The thin polymeric films are applied to silicone gum by known film laying techniques. In a preferred embodiment the thin films of polymeric anchoring material are supported by an easy release carrier and applied to the uncured silicone gum. The easy release carrier is then stripped away leaving the film of polymeric anchoring material adherred to the silicone gum.

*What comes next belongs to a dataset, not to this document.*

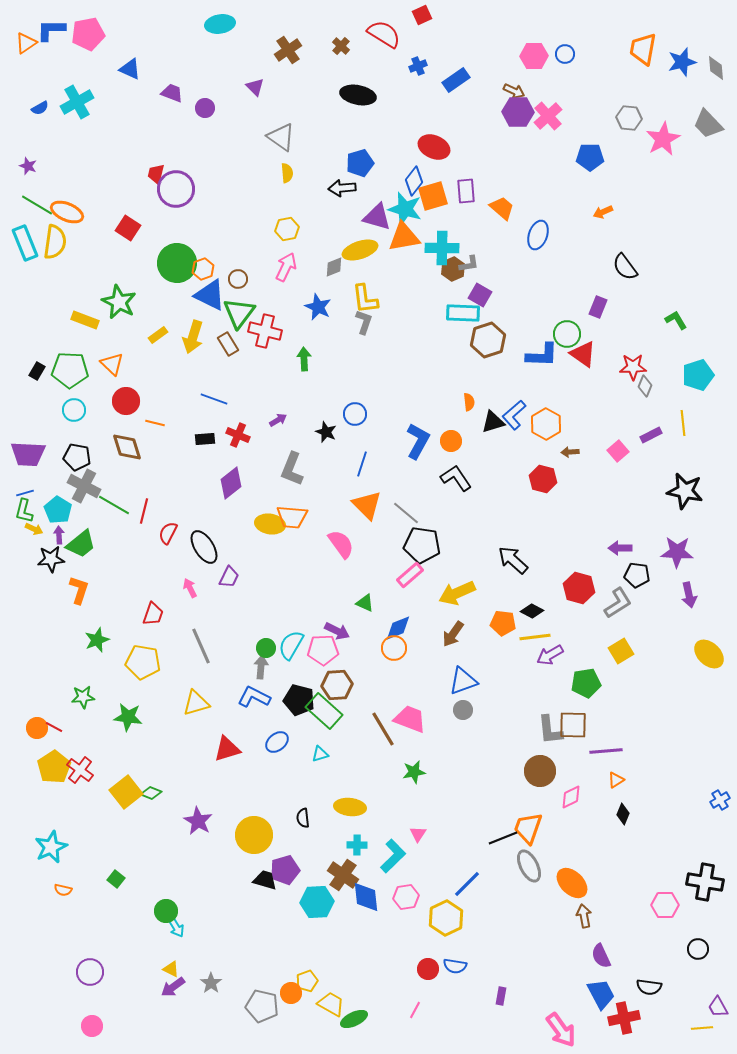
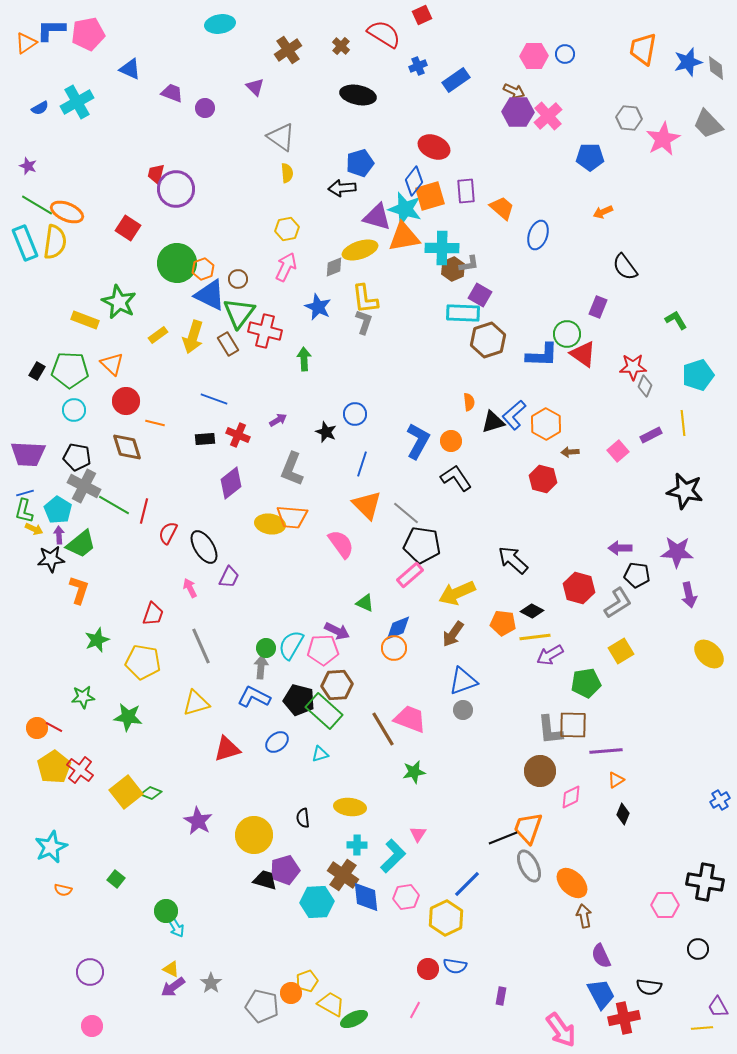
blue star at (682, 62): moved 6 px right
orange square at (433, 196): moved 3 px left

After the silicone gum and the polymeric anchoring material are in adhesive contact, the silicone gum layer is usually allowed to cure. The manner in which the silicone gum is cured will depend upon the particular silicone gum being employed. Many of the silicone gums will cure at room temperature with the passage of time and exposure to moisture; in such cases active curing procedures such as heating are not required. However, heat often can be utilized to enhance curing or is used to cure those silicone gums which do not cure at room temperatures. When heat is used to cure the silicone layer or to enhance curing, care should be taken to maintain the temperature below the temperature at which the polymeric film is damaged by heat. The curing step of the method of the present invention encompasses those cases where the silicone gum is merely allowed to cure under ambient conditions such as at room temperature as well as those cases where active curing step such as heating are employed.

Following the application of the polymeric anchoring material to the silicone gum the anchoring material is coated with a layer of photoresponsive image forming material which will for the sake of convenience be hereinafter referred to as the photosensitizer. The photosensitizer is applied to the polymeric anchoring particles or film as an aqueous solution by standard coating techniques such as reverse roll coated, Mayer bar, blade, spray and the like and any excess photosensitizer can be removed by air knife. The photosensitizer coating is thereafter dried to remove the aqueous solvent and to leave the photosensitizer as a residue covering the anchoring particles or film and in adherent contact therewith. The sensitizer layer will have to be dried in a manner so as not to activate the photosensitizer and at temperatures which will not have a deleterious effect on the sensitizer. Means of so drying sensitizcrs such as by forced air, heated or unheated, and under non-activating conditions, are well known to those skilled in the production of lithographic plates.

In a preferred procedure, the silicone gum is cured prior to the application of the photosensitizer. The dried plate comprised of substrate 11, silicone layer 12, polymeric anchoring layer 14 and photoresponsive image forming layer 16 is ready to be exposed.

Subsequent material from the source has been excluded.